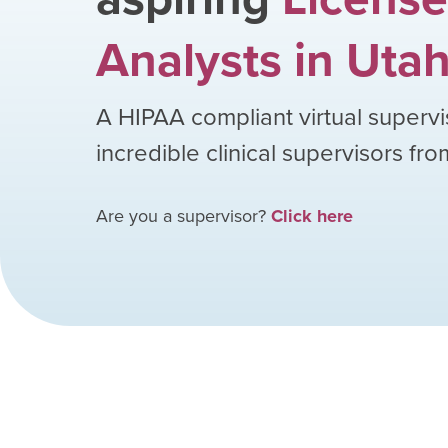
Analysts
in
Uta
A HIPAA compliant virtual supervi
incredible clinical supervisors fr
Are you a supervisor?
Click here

◇ ◇ ◇ ◇ ◇

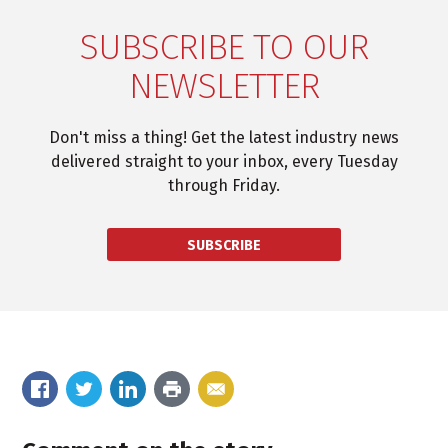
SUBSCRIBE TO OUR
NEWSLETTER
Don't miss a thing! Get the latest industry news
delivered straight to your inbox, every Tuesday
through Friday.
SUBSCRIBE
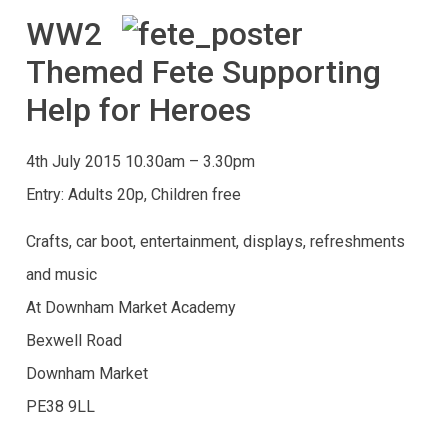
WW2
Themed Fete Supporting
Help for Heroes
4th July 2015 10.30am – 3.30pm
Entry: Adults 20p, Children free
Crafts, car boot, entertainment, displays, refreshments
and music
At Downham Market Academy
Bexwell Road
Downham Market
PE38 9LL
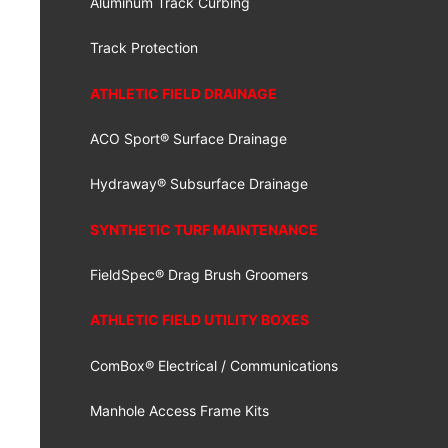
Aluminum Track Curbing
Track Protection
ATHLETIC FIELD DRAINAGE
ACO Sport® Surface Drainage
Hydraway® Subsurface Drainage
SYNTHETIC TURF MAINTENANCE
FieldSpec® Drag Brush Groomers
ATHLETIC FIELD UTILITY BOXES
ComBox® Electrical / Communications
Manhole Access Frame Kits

◇ ◇ ◇ ◇ ◇

Work required →
Copy each line in the entries above where the word "Market" shows up.

Exercise response →
At Downham Market Academy
Downham Market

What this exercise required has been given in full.